Thursday 2 February 2012

Creating Your Writing Portfolio

By Ginger Taylor


When you're offering writing services, one of the most important sales tools you can use is samples of your work. People will want to see what kind of writing you've done in the past, what topics you've written about and just how good it actually is. The easiest way to offer these samples for people to review is through a portfolio website.

When the term "portfolio" website comes to mind, most people think of photography or web design but it works just as well for writing. Your portfolio should include enough examples to give potential customers a good look at your abilities. Ideally, you should provide several different types of content:

- Articles - Blog posts - Short reports - eBooks - Longer training courses

Basically, whatever type of content you are offering your clients should have examples in your portfolio.

There are a couple of ways that you can come up with this content. The simplest is to write some example content that you can post to your portfolio.

If you want to kill two birds with one stone, write about topics that would be of interest to the people who visit your portfolio. This can not only work as examples of your writing, it can also help your website get ranked in the search engines and generate more traffic - and more potential customers.

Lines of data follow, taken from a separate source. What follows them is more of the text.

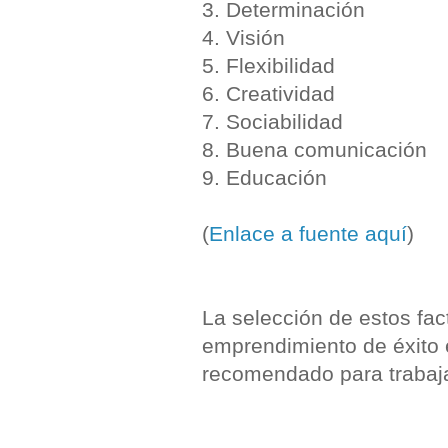
3. Determinación
4. Visión
5. Flexibilidad
6. Creatividad
7. Sociabilidad
8. Buena comunicación
9. Educación
(
Enlace a fuente aquí
)
La selección de estos fac
emprendimiento de éxito 
recomendado para trabaj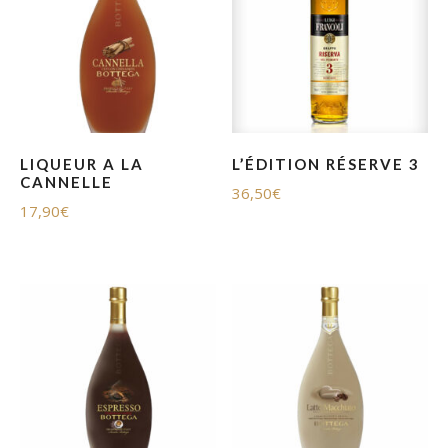
LIQUEUR A LA
L’ÉDITION RÉSERVE 3
CANNELLE
36,50
€
17,90
€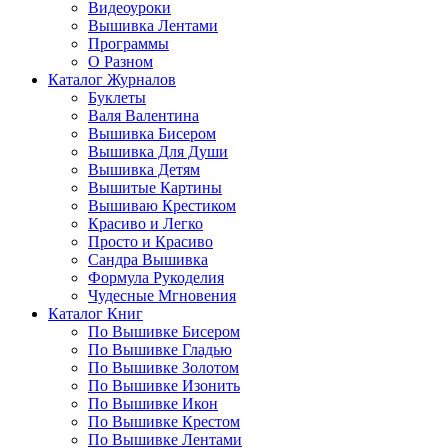
Видеоуроки
Вышивка Лентами
Программы
О Разном
Каталог Журналов
Буклеты
Валя Валентина
Вышивка Бисером
Вышивка Для Души
Вышивка Детям
Вышитые Картины
Вышиваю Крестиком
Красиво и Легко
Просто и Красиво
Сандра Вышивка
Формула Рукоделия
Чудесные Мгновения
Каталог Книг
По Вышивке Бисером
По Вышивке Гладью
По Вышивке Золотом
По Вышивке Изонить
По Вышивке Икон
По Вышивке Крестом
По Вышивке Лентами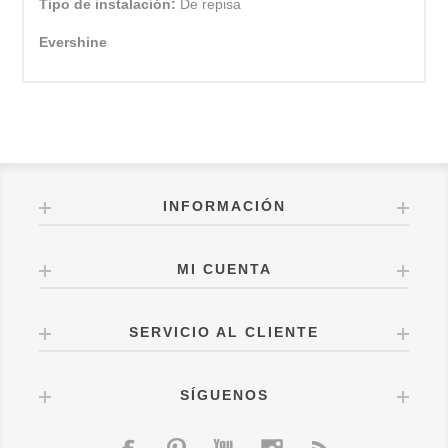
Tipo de instalación:
De repisa
Evershine
INFORMACIÓN
MI CUENTA
SERVICIO AL CLIENTE
SÍGUENOS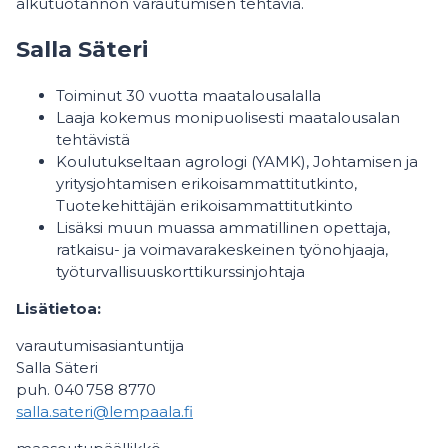
alkutuotannon varautumisen tehtäviä.
Salla Säteri
Toiminut 30 vuotta maatalousalalla
Laaja kokemus monipuolisesti maatalousalan
tehtävistä
Koulutukseltaan agrologi (YAMK), Johtamisen ja
yritysjohtamisen erikoisammattitutkinto,
Tuotekehittäjän erikoisammattitutkinto
Lisäksi muun muassa ammatillinen opettaja,
ratkaisu- ja voimavarakeskeinen työnohjaaja,
työturvallisuuskorttikurssinjohtaja
Lisätietoa:
varautumisasiantuntija
Salla Säteri
puh. 040 758 8770
salla.sateri@lempaala.fi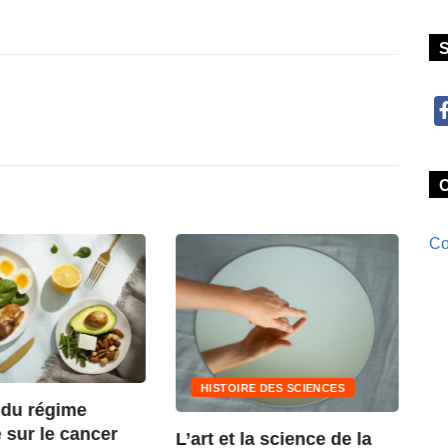
Co
HISTOIRE DES SCIENCES
Qu
 du régime
Cy
 sur le cancer
L’art et la science de la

Another way to generate samples for your portfolio is to use some of the work you've done for past clients. This can be an excellent source of examples since it's actual client work, but you need to be absolutely sure to get the client's permission before you do this. If they don't want you posting it on your website, don't.

Web content like articles and blog posts can be posted straight to your portfolio site. But longer content like ebooks and reports should really be converted into PDF format so your customers can download it for review.

This lets you pretty it up a bit by paying attention to the layout and design. Even if people are mainly interested in your writing, presentation is still part of the deal.

If a potential client is comparing you and another writer, don't you think they'd be more likely to choose the content that looks nicer? Even if your competitor's content is every bit as good as yours, chances are they're going to go with the one that looks nicer.